## [INPUT DATA]

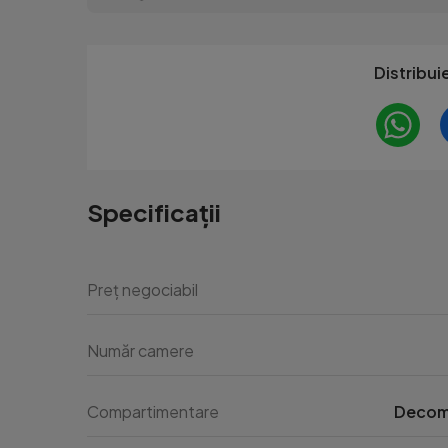
Distribui
Specificații
Preț negociabil
Număr camere
Compartimentare
Decom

## [ACTION ITEM]
Retype the data above in full, exactly as it stands, and skip any image.

## [TASK OUTPUT]
Distribui
Specificații
Preț negociabil
Număr camere
Compartimentare
Decom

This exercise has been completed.